> WHAT IS EXPECTED
Return only the lines from the one that contains "友情链接 (778, 1463)" through the last line of the records below, exactly as they stand. Pictures are not part of the copy.

Stored records

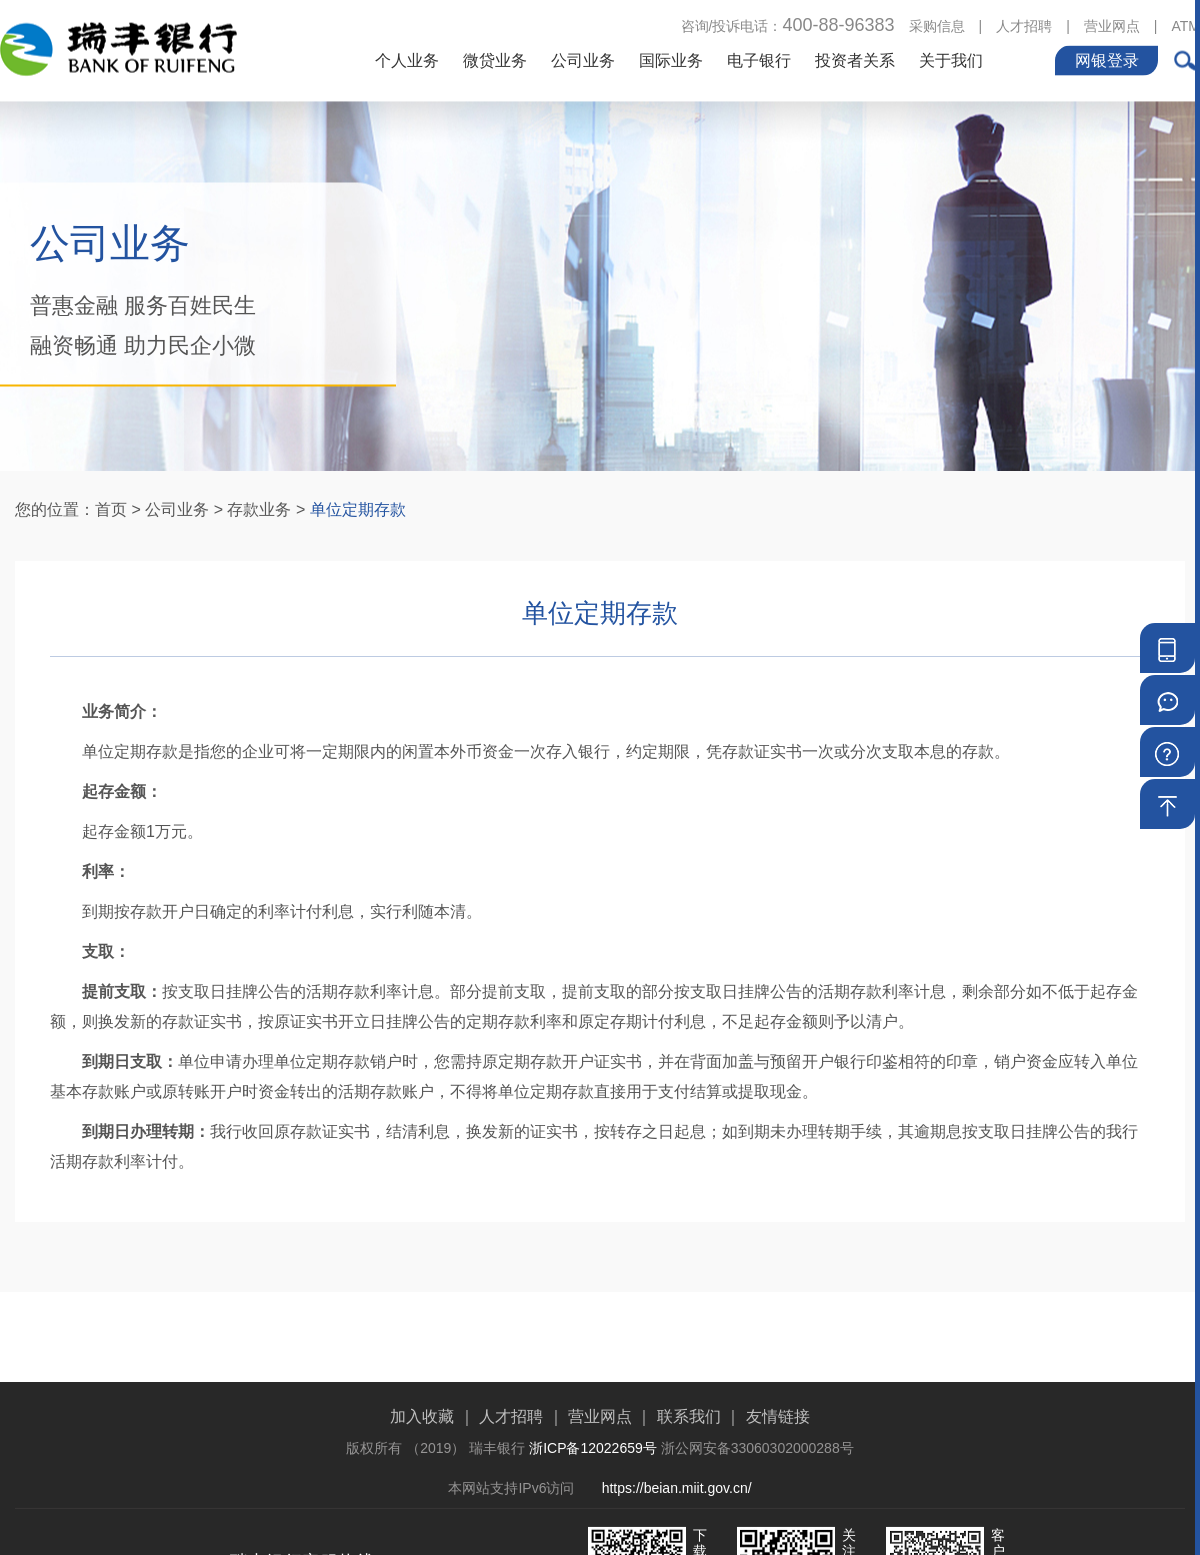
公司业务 (583, 58)
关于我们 (951, 58)
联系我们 (689, 1463)
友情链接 (778, 1463)
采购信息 (937, 24)
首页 (111, 509)
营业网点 (1112, 24)
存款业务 (259, 509)
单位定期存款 (358, 509)
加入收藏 (422, 1463)
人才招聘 (1024, 24)
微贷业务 (495, 58)
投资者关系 (855, 58)
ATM (1185, 24)
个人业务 (407, 58)
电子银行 (759, 58)
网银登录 (1107, 58)
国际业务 (671, 58)
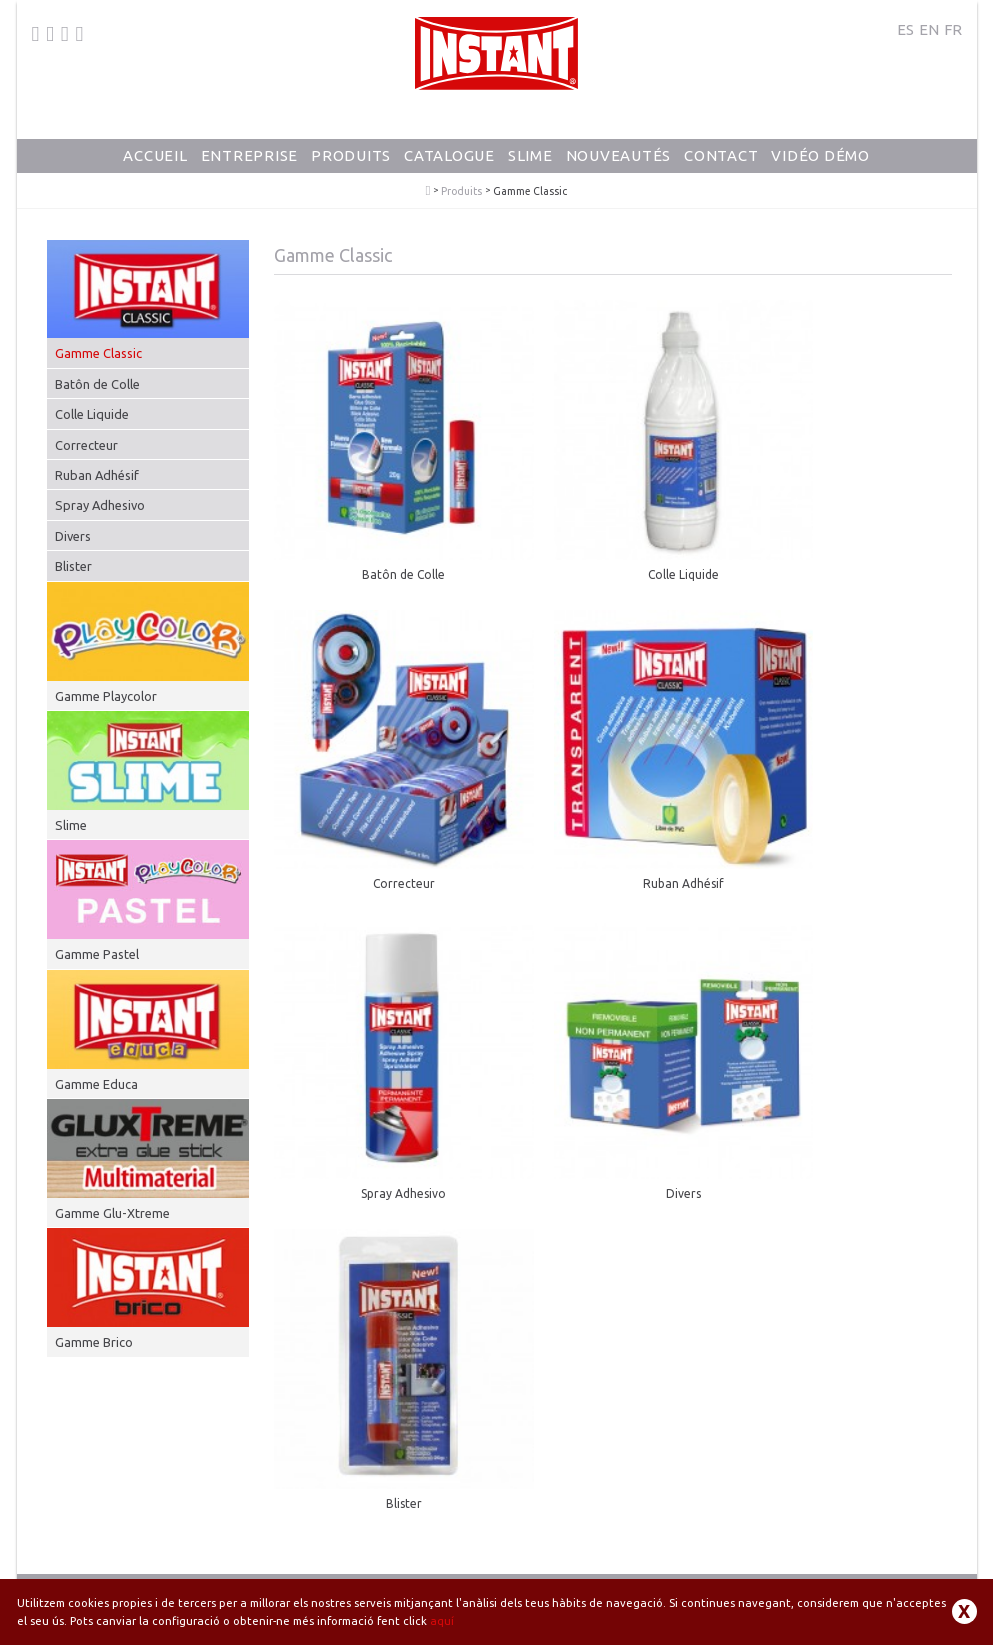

> RESPONSE TO THIS EXERCISE
友情链接 (778, 1463)
采购信息 (937, 24)
首页 (111, 509)
营业网点 (1112, 24)
存款业务 (259, 509)
单位定期存款 (358, 509)
加入收藏 (422, 1463)
人才招聘 (1024, 24)
微贷业务 (495, 58)
投资者关系 (855, 58)
ATM (1185, 24)
个人业务 (407, 58)
电子银行 (759, 58)
网银登录 (1107, 58)
国际业务 (671, 58)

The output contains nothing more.